Tropical rainforests, such as those in North Queensland’s Daintree rainforest, have long played a key role in moderating the world’s climate. Called the “lungs” of Earth, they are believed to be responsible for consuming carbon dioxide and producing oxygen by photosynthesis. Scientists now show that continued global warming will prevent tropical forests from performing efficient photosynthesis. This will hasten climate change and reduce the forests’ role in mitigating global warming.

Tropical forests and their crucial role in the global climate

The Daintree rainforest, a tropical North Queensland, is home to ancient plant families dating back to the supercontinent of Gondwana. Stepping into this dense, humid forest can be likened to stepping into a time warp, with the thick green canopy of leaves, the ferns, and the wet soil. Rainforests around the globe, from the Amazon to Southeast Asia, absorb carbon dioxide. In return, they release water vapor and oxygen, which are key ingredients for maintaining Earth’s climate.

Challenges Facing by Tropical Trees

Plants, in the form of tropical trees, also have the acclimation effect so that even under moderately raised temperatures, it changes the photosynthesis in order to survive. But tropical trees lack this ability because it is not built up during such stable climatic environments.

Scientists have established an experiment involving a canopy crane to reach treetops and research how tropical trees in the Daintree react to warming.
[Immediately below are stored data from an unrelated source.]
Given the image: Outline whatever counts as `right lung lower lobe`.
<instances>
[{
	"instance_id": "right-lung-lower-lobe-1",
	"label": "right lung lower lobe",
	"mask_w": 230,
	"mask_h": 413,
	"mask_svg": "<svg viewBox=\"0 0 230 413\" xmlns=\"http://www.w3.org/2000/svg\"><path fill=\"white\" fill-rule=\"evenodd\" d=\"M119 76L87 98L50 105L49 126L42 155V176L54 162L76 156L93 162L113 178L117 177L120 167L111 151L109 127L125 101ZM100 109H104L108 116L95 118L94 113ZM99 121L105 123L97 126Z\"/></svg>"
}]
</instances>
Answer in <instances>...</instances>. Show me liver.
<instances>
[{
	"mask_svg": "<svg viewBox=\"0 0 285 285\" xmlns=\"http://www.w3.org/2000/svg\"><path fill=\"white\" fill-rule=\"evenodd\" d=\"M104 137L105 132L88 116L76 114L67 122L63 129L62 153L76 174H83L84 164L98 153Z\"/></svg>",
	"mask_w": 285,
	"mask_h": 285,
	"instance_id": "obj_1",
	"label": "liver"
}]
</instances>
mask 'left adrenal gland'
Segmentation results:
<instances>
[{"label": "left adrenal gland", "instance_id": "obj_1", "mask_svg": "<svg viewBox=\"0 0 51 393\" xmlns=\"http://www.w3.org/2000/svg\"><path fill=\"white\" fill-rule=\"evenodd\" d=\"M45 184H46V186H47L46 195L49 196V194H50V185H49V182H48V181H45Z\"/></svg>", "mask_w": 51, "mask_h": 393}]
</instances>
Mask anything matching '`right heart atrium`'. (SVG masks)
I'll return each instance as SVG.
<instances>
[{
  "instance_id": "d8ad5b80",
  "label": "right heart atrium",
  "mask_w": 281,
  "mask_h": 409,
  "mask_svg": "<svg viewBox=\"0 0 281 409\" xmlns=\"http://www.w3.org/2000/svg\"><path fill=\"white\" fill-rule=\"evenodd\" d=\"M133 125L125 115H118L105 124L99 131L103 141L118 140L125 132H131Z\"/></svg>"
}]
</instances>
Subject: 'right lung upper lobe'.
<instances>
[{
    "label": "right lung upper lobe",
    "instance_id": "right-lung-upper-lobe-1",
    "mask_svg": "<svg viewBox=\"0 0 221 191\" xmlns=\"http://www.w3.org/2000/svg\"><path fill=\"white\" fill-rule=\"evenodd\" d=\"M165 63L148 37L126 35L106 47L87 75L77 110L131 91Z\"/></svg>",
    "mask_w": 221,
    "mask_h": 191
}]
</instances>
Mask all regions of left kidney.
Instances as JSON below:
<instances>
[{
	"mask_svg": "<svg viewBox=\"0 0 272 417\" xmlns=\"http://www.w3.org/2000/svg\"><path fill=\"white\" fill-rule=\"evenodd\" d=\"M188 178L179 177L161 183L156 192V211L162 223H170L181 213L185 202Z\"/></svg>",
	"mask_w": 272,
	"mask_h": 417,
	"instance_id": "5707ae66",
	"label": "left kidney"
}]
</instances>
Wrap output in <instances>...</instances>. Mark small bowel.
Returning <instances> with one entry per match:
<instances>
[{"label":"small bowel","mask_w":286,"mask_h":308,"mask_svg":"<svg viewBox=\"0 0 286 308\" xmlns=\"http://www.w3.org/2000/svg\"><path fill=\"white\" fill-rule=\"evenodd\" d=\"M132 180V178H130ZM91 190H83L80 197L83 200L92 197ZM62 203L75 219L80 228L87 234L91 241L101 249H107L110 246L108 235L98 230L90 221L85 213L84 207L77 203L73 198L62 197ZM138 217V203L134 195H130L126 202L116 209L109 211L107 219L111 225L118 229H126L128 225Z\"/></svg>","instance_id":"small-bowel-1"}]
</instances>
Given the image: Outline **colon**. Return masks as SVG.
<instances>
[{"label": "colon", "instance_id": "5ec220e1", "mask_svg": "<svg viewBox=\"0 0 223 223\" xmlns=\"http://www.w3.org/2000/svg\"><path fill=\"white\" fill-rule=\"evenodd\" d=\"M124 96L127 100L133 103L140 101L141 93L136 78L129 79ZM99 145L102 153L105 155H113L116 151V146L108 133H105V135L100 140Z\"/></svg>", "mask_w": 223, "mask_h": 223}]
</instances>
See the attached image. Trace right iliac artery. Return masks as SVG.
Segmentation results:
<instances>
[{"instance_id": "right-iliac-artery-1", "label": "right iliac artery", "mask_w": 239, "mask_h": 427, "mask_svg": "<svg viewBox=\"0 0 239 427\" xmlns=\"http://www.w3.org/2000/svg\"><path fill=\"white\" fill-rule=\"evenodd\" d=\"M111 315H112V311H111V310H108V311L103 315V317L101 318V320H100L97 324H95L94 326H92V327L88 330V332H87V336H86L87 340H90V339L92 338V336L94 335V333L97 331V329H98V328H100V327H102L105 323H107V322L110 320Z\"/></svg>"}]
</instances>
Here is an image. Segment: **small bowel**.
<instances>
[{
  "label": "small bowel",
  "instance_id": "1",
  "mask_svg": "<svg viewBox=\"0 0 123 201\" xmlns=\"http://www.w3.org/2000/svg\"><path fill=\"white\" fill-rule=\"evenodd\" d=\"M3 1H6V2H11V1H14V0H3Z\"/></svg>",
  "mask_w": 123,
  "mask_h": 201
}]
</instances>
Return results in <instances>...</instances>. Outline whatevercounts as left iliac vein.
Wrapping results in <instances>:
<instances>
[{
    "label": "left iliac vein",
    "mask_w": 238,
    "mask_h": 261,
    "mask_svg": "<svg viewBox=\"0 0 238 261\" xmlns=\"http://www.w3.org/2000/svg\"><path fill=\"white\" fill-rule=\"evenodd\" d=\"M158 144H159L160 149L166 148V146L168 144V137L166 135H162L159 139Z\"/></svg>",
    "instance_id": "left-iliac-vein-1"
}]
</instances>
Specifically, the study selected four mature species of trees, whose leaves were heated by 4°C—this temperature increase is predicted for the end of the century in tropical systems. Notably, this is one of the longest such experiments, having lasted eight months.

Warming Cuts Photosynthesis

The results were worrying. For all species, warming depressed photosynthesis. Photoproduced values decreased on average by 35% for all leaves subjected to the high-temperature conditions than their controls under non-warming treatments. This lowering of photosynthesis occurred through two fundamental causes:

Stomatal Closure: The pores on the leaves, known as stomata, were less open due to warmer, drier air. It meant that fewer carbon dioxide molecules entered the leaf and more water vapor left the leaf.
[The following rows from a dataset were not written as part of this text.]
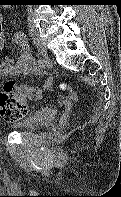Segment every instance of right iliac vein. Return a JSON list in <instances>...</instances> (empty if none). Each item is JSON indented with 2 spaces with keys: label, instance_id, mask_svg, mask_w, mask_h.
<instances>
[{
  "label": "right iliac vein",
  "instance_id": "63e3f726",
  "mask_svg": "<svg viewBox=\"0 0 121 197\" xmlns=\"http://www.w3.org/2000/svg\"><path fill=\"white\" fill-rule=\"evenodd\" d=\"M30 34L37 46V48L39 49L40 53L44 56L47 57V49L46 46L44 44V42L42 41V39L39 36L38 31L36 30V28L31 27L30 28Z\"/></svg>",
  "mask_w": 121,
  "mask_h": 197
}]
</instances>
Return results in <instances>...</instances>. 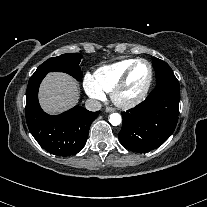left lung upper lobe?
Masks as SVG:
<instances>
[{"label":"left lung upper lobe","mask_w":207,"mask_h":207,"mask_svg":"<svg viewBox=\"0 0 207 207\" xmlns=\"http://www.w3.org/2000/svg\"><path fill=\"white\" fill-rule=\"evenodd\" d=\"M152 63L155 68L157 84H160L166 81L177 80L172 69L166 62L158 58H154Z\"/></svg>","instance_id":"1"}]
</instances>
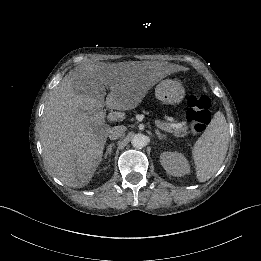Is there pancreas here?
<instances>
[{
  "label": "pancreas",
  "instance_id": "pancreas-1",
  "mask_svg": "<svg viewBox=\"0 0 261 261\" xmlns=\"http://www.w3.org/2000/svg\"><path fill=\"white\" fill-rule=\"evenodd\" d=\"M156 124L163 125L166 128L167 132L173 133V135L176 137H184L189 133L186 122H183L182 127H180V128H172L171 124L168 122L156 121Z\"/></svg>",
  "mask_w": 261,
  "mask_h": 261
}]
</instances>
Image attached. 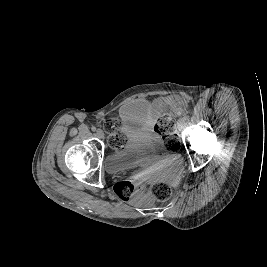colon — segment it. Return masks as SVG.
Segmentation results:
<instances>
[{"label": "colon", "instance_id": "1", "mask_svg": "<svg viewBox=\"0 0 267 267\" xmlns=\"http://www.w3.org/2000/svg\"><path fill=\"white\" fill-rule=\"evenodd\" d=\"M101 127L107 134L108 145L113 150L121 149L126 140L122 123L117 118H107L101 122ZM156 133L162 136L165 146L175 150L180 146L176 123L171 114H164L154 126ZM116 194L124 201L135 200L143 191L144 185L130 180H123L115 186ZM171 188L163 182H155L152 186V195L158 201H165L171 196Z\"/></svg>", "mask_w": 267, "mask_h": 267}]
</instances>
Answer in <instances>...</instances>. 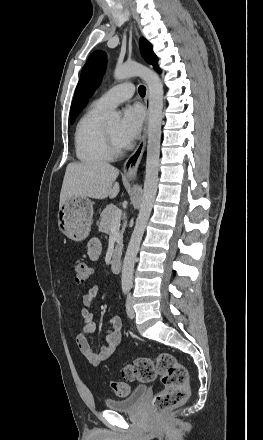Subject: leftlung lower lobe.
<instances>
[{"label": "left lung lower lobe", "instance_id": "obj_1", "mask_svg": "<svg viewBox=\"0 0 263 440\" xmlns=\"http://www.w3.org/2000/svg\"><path fill=\"white\" fill-rule=\"evenodd\" d=\"M156 70H157L158 72H160V70H159V68H158V67L156 68Z\"/></svg>", "mask_w": 263, "mask_h": 440}]
</instances>
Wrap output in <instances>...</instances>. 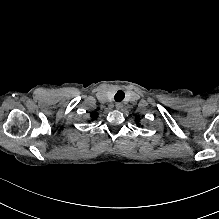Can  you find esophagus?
I'll return each mask as SVG.
<instances>
[{
    "instance_id": "obj_1",
    "label": "esophagus",
    "mask_w": 219,
    "mask_h": 219,
    "mask_svg": "<svg viewBox=\"0 0 219 219\" xmlns=\"http://www.w3.org/2000/svg\"><path fill=\"white\" fill-rule=\"evenodd\" d=\"M116 109H121L123 107L122 103H116L115 104Z\"/></svg>"
}]
</instances>
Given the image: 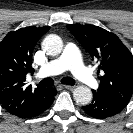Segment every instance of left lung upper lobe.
Returning a JSON list of instances; mask_svg holds the SVG:
<instances>
[{
    "label": "left lung upper lobe",
    "mask_w": 133,
    "mask_h": 133,
    "mask_svg": "<svg viewBox=\"0 0 133 133\" xmlns=\"http://www.w3.org/2000/svg\"><path fill=\"white\" fill-rule=\"evenodd\" d=\"M67 28L98 64L100 85L93 92L127 105L133 94V56L113 33L94 25Z\"/></svg>",
    "instance_id": "left-lung-upper-lobe-1"
}]
</instances>
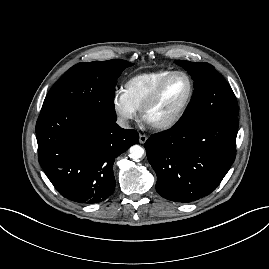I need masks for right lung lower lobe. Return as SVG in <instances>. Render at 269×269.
<instances>
[{"label":"right lung lower lobe","mask_w":269,"mask_h":269,"mask_svg":"<svg viewBox=\"0 0 269 269\" xmlns=\"http://www.w3.org/2000/svg\"><path fill=\"white\" fill-rule=\"evenodd\" d=\"M69 108L40 113L36 124L38 159L65 198L80 203L105 201L114 191L115 158L136 144L135 130Z\"/></svg>","instance_id":"1"}]
</instances>
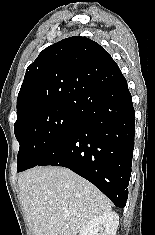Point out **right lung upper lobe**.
<instances>
[{
    "label": "right lung upper lobe",
    "mask_w": 155,
    "mask_h": 235,
    "mask_svg": "<svg viewBox=\"0 0 155 235\" xmlns=\"http://www.w3.org/2000/svg\"><path fill=\"white\" fill-rule=\"evenodd\" d=\"M122 75L105 49L74 36L45 48L27 68L17 97V117L44 105L77 108L97 86Z\"/></svg>",
    "instance_id": "obj_1"
}]
</instances>
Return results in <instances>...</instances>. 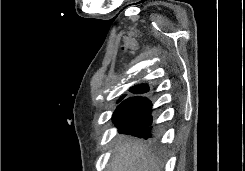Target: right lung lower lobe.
<instances>
[{
    "label": "right lung lower lobe",
    "mask_w": 245,
    "mask_h": 171,
    "mask_svg": "<svg viewBox=\"0 0 245 171\" xmlns=\"http://www.w3.org/2000/svg\"><path fill=\"white\" fill-rule=\"evenodd\" d=\"M151 101L145 97H136L121 103L113 114L118 131L140 138L151 137Z\"/></svg>",
    "instance_id": "obj_1"
}]
</instances>
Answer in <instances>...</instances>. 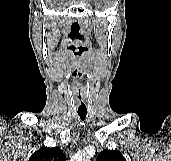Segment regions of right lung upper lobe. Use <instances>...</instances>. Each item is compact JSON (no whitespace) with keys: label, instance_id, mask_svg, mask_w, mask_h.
Wrapping results in <instances>:
<instances>
[{"label":"right lung upper lobe","instance_id":"right-lung-upper-lobe-1","mask_svg":"<svg viewBox=\"0 0 171 161\" xmlns=\"http://www.w3.org/2000/svg\"><path fill=\"white\" fill-rule=\"evenodd\" d=\"M66 157L58 147H43L36 151L29 161H65Z\"/></svg>","mask_w":171,"mask_h":161}]
</instances>
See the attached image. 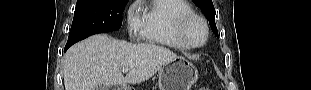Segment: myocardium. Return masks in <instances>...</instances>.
<instances>
[{"label":"myocardium","mask_w":311,"mask_h":90,"mask_svg":"<svg viewBox=\"0 0 311 90\" xmlns=\"http://www.w3.org/2000/svg\"><path fill=\"white\" fill-rule=\"evenodd\" d=\"M193 22H199L204 29V37L201 42L195 43L188 36V28ZM176 34L180 41L188 48H200L204 46L209 37V27L206 20L195 13L182 16L176 26Z\"/></svg>","instance_id":"1"}]
</instances>
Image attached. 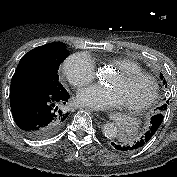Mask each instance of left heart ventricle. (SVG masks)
<instances>
[{"mask_svg":"<svg viewBox=\"0 0 177 177\" xmlns=\"http://www.w3.org/2000/svg\"><path fill=\"white\" fill-rule=\"evenodd\" d=\"M109 86L116 89L122 97L123 104H136L144 100L151 91V85L144 79L124 80L115 76Z\"/></svg>","mask_w":177,"mask_h":177,"instance_id":"obj_1","label":"left heart ventricle"}]
</instances>
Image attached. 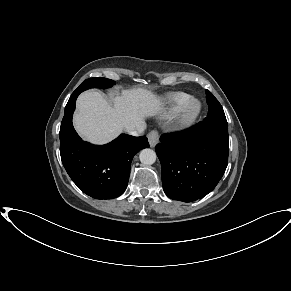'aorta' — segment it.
I'll use <instances>...</instances> for the list:
<instances>
[{
	"label": "aorta",
	"instance_id": "obj_1",
	"mask_svg": "<svg viewBox=\"0 0 291 291\" xmlns=\"http://www.w3.org/2000/svg\"><path fill=\"white\" fill-rule=\"evenodd\" d=\"M140 161L144 165H152L155 163L157 155L152 149H143L139 155Z\"/></svg>",
	"mask_w": 291,
	"mask_h": 291
}]
</instances>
Interference of Enzymes: Higher temperatures affected the enzymes which were involved in photosynthesis; they became less efficient in fixing carbon.

The trees even after eight months have very little adaptability to elevated temperatures. It might be suggesting that the tropical trees are near the thermal limits, and therefore cannot even survive under moderate increase in temperature.
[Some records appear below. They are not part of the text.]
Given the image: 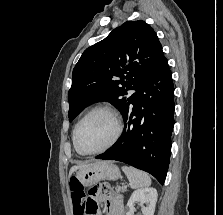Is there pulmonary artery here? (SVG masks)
Listing matches in <instances>:
<instances>
[{"label": "pulmonary artery", "instance_id": "1", "mask_svg": "<svg viewBox=\"0 0 223 215\" xmlns=\"http://www.w3.org/2000/svg\"><path fill=\"white\" fill-rule=\"evenodd\" d=\"M135 97L136 98H141L142 97V94L141 93H138V90H135Z\"/></svg>", "mask_w": 223, "mask_h": 215}]
</instances>
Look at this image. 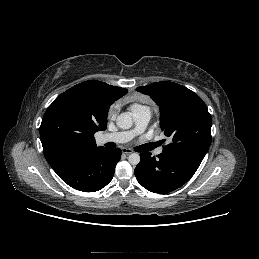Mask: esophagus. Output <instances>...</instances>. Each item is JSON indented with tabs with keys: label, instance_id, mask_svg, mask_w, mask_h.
I'll use <instances>...</instances> for the list:
<instances>
[{
	"label": "esophagus",
	"instance_id": "obj_1",
	"mask_svg": "<svg viewBox=\"0 0 259 259\" xmlns=\"http://www.w3.org/2000/svg\"><path fill=\"white\" fill-rule=\"evenodd\" d=\"M133 151L131 150V149H129V148H123L122 149V153L123 154H126V155H129V154H131Z\"/></svg>",
	"mask_w": 259,
	"mask_h": 259
}]
</instances>
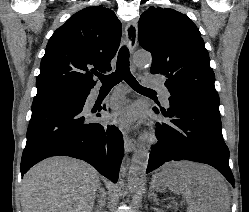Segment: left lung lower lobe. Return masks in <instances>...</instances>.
<instances>
[{"label":"left lung lower lobe","instance_id":"0a47b994","mask_svg":"<svg viewBox=\"0 0 249 212\" xmlns=\"http://www.w3.org/2000/svg\"><path fill=\"white\" fill-rule=\"evenodd\" d=\"M169 103L167 111L153 108L167 120L154 123L159 141L151 151L146 173L169 161L189 160L213 166L234 186L219 105L185 96H171Z\"/></svg>","mask_w":249,"mask_h":212}]
</instances>
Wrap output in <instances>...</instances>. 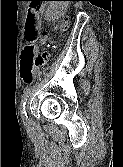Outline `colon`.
Wrapping results in <instances>:
<instances>
[{
  "label": "colon",
  "instance_id": "1",
  "mask_svg": "<svg viewBox=\"0 0 123 167\" xmlns=\"http://www.w3.org/2000/svg\"><path fill=\"white\" fill-rule=\"evenodd\" d=\"M42 5L43 4H39L35 7H32V10L27 14L25 21L24 38L26 46L24 47L21 54L20 75L23 81L28 83L32 81L34 67L42 65L48 57L46 52L37 54L35 47V41L39 36V27L42 13V7L40 6ZM64 27L65 22H62L59 28L64 29Z\"/></svg>",
  "mask_w": 123,
  "mask_h": 167
}]
</instances>
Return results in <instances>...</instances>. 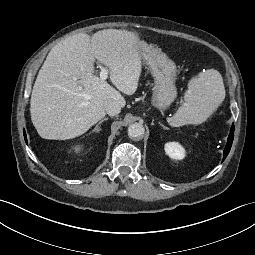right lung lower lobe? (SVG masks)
I'll return each mask as SVG.
<instances>
[{"mask_svg":"<svg viewBox=\"0 0 255 255\" xmlns=\"http://www.w3.org/2000/svg\"><path fill=\"white\" fill-rule=\"evenodd\" d=\"M24 137H25V140L27 141V139H26V133H25V131H24Z\"/></svg>","mask_w":255,"mask_h":255,"instance_id":"right-lung-lower-lobe-1","label":"right lung lower lobe"}]
</instances>
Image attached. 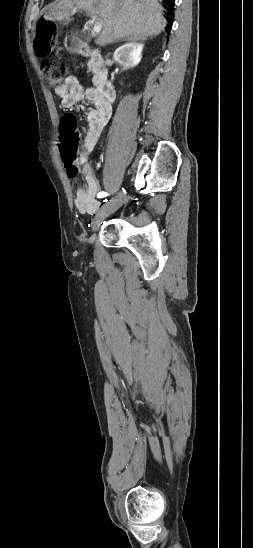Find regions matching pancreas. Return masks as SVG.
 Returning <instances> with one entry per match:
<instances>
[{"label":"pancreas","mask_w":253,"mask_h":548,"mask_svg":"<svg viewBox=\"0 0 253 548\" xmlns=\"http://www.w3.org/2000/svg\"><path fill=\"white\" fill-rule=\"evenodd\" d=\"M87 66L89 71H91L94 74L93 82H95L98 78L99 68L94 61L88 62Z\"/></svg>","instance_id":"1"}]
</instances>
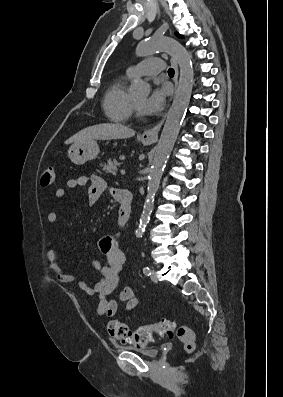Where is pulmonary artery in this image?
Here are the masks:
<instances>
[{"instance_id": "1", "label": "pulmonary artery", "mask_w": 283, "mask_h": 397, "mask_svg": "<svg viewBox=\"0 0 283 397\" xmlns=\"http://www.w3.org/2000/svg\"><path fill=\"white\" fill-rule=\"evenodd\" d=\"M164 69V63L157 57L147 58L137 65L131 66L127 69L126 73L129 77L134 76H154Z\"/></svg>"}]
</instances>
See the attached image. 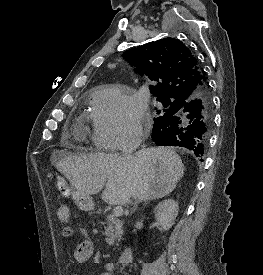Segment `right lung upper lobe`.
<instances>
[{
  "label": "right lung upper lobe",
  "mask_w": 263,
  "mask_h": 275,
  "mask_svg": "<svg viewBox=\"0 0 263 275\" xmlns=\"http://www.w3.org/2000/svg\"><path fill=\"white\" fill-rule=\"evenodd\" d=\"M136 71L157 82L150 91L158 98L176 101L196 94L206 84L196 58L175 38H164L124 52Z\"/></svg>",
  "instance_id": "obj_1"
}]
</instances>
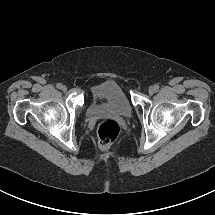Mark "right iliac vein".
<instances>
[{"instance_id": "obj_1", "label": "right iliac vein", "mask_w": 215, "mask_h": 215, "mask_svg": "<svg viewBox=\"0 0 215 215\" xmlns=\"http://www.w3.org/2000/svg\"><path fill=\"white\" fill-rule=\"evenodd\" d=\"M61 89H62V91H66L67 87L65 85H63Z\"/></svg>"}]
</instances>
Consequences on Global Water Cycle

Apart from diminished carbon uptake, the study points to possible interference with the global hydrological cycle as a result. Warming initiates stomatal closure, which not only reduces the amount of water transpired by trees but also increases the extent to which the surrounding atmosphere draws transpiration from the trees. This interaction involving release and absorption by the atmosphere could signify effects significant to the global hydrological cycle.

Little Leeway for Adaptation

Tropical forests are already at the physiological limits of photosynthesis. Given the expectation of continued warming and drying, there is little scope for trees to adapt to these changes. This lack of resilience could undermine the role of forests in regulating the climate, making it more difficult to combat climate change.

This research underscores the urgent need for action in the face of climate change. As tropical forests reach their limits, they will lose their capacity to absorb carbon dioxide, potentially accelerating global warming. Preserving these vital ecosystems is crucial for ensuring that tropical rainforests continue to play their role as Earth’s climate regulators. Reducing global emissions is also essential in supporting the health and function of these rainforests.